Na Fig. 6, é apresentada a capa de um livro didático para o grau 4 da escola primária usado
durante a década de 1960.

A partir da escolha do índice de texto, é claramente visível a combinação dos assuntos do


currículo (por exemplo, geografia, história, religião, ciência etc.). A partir da escolha dos
desenhos, é possível entender a orientação do valor e quais são os modelos presentes para
as crianças naquele momento. Por exemplo, a história é a história das guerras: o soldado é
uma figura importante. Ainda existe uma referência visível à vida rural. A religião
apresentada é apenas a católica. A questão então seria: qual é o papel desempenhado por
esse tipo de artefato na internalização do heterodiálogo com vozes adultas; e como esse
diálogo internalizado contribuiria para a elaboração do self educacional?
A partir da entrevista com os professores, surge a demonstração de que o livro didático era
uma referência poderosa. É preciso, por exemplo, considerar que entrevistamos pessoas que
cresceram em áreas rurais do sul da Itália nos anos 60. Nesse contexto, as crianças não tiveram
acesso fácil à mídia visual. Como o professor 5 lembra no trecho 1.

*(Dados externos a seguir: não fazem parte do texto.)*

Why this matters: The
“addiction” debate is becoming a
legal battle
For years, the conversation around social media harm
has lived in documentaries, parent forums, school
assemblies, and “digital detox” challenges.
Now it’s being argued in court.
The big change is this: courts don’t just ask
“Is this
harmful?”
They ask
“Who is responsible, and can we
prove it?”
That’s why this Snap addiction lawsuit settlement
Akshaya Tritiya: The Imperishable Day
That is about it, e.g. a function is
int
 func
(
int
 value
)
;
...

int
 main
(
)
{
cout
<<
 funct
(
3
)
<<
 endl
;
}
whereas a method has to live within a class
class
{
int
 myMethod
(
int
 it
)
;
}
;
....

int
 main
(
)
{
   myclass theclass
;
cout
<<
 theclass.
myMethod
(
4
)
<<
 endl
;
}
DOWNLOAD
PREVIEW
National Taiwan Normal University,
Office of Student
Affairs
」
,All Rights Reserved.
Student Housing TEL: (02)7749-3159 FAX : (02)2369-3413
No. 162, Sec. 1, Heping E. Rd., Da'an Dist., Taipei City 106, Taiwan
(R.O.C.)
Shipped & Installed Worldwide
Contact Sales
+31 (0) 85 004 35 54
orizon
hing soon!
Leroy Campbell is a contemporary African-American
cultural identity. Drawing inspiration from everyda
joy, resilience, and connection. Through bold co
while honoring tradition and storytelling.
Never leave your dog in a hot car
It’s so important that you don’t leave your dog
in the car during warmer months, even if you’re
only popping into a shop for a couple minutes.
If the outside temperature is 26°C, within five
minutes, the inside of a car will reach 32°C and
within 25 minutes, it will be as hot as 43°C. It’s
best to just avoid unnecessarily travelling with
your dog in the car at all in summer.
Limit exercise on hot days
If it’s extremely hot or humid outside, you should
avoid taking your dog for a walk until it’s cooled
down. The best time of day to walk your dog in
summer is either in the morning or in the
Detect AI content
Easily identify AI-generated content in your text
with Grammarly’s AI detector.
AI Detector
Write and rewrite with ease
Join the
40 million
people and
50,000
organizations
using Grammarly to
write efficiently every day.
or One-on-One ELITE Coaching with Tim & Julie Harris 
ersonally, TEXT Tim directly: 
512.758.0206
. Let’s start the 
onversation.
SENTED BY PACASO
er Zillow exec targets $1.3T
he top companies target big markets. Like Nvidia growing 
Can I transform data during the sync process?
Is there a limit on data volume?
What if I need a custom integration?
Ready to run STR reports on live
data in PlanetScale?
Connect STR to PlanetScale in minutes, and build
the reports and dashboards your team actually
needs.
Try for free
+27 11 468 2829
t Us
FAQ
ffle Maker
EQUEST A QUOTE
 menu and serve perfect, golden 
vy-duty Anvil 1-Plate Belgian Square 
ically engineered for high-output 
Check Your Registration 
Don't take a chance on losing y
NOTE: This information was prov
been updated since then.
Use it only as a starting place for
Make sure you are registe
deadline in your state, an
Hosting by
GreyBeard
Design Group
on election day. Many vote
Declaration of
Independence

O trecho 1 apresenta o valor afetivo, ético e epistemológico do livro didático da escola


primária como objeto precioso em si mesmo. Na memória do professor, o livro parece um
objeto afetivo, mas também como fonte de conhecimento e orientação futura. Tal valor
afetivo, argumentamos, pode contribuir para fortalecer a confiabilidade das vozes dos
adultos expressas através do livro didático. No excerto 2, por exemplo, a professora 3
compara sua experiência como estudante às crianças de hoje.
O trecho 2 introduz dois temas muito interessantes. O primeiro é a dimensão imaginativa (“o
livro didático era nosso :: sonho”). Está diretamente relacionado às diferenças de estilo entre
livros antigos e novos (“hoje (.) Há muitos (.) Estímulos nos livros”). Duas páginas de livros
escolares do ensino primário, nos anos 60 (à esquerda) e nos anos 2000 (à direita): descrevem
a região da Basilicata no sul da Itália.

Pode-se ver realmente como os livros antigos, apesar de serem para crianças do ensino
fundamental, eram basicamente cheios de texto (Fig. 7 à esquerda). Os novos são preenchidos
com mais imagens e as caixas de texto são reduzidas e já organizam o texto em unidades de
significado (Fig. 7 à direita). O professor no trecho 2 parece sugerir que o estilo antigo do
manual apoiava pelo menos três processos cognitivo-emocionais diferentes: trabalho
imaginativo, apropriação profunda do significado e relação afetiva com o objeto. Por outro
lado, os novos livros parecem apoiar o pensamento independente e a instrumentalidade do
conhecimento. Além disso, o livro didático parecia ser a única fonte autorizada, juntamente
com o professor, a partir do qual a criança poderia construir sua imagem do mundo.
Atualmente, as fontes são multiplicadas e fragmentadas, a criança é obrigada a ser uma
construtora de conhecimento e montadora. A autoridade das fontes da escola é
constantemente desafiada e complementada por outras vozes.
O reposicionamento do Self do aluno para o professor
A trajetória de vida, que marcou também a relação com os artefatos, é outro tema relevante
emergente das falas dos professores. Escolhemos esse grupo particular de professores porque
eles compartilham uma trajetória de vida semelhante. Eles cresceram e foram educados em
Pietrana durante as décadas de 1960 e 1970 e depois voltaram como professores para
trabalhar na mesma aldeia. O período de tempo durante o qual os participantes tiveram sua
experiência escolar foi o momento de uma importante transição histórica no sul da Itália
(Ginsborg, 2003). A cultura rural tradicional do interior como a Basilicata foi abrindo lenta mas
claramente aos fenômenos sociais maiores que afetam o país inteiro, incluindo a migração
interna devido ao processo de industrialização e urbanização. Como um espécime,
apresentamos três momentos da entrevista para o participante número 3.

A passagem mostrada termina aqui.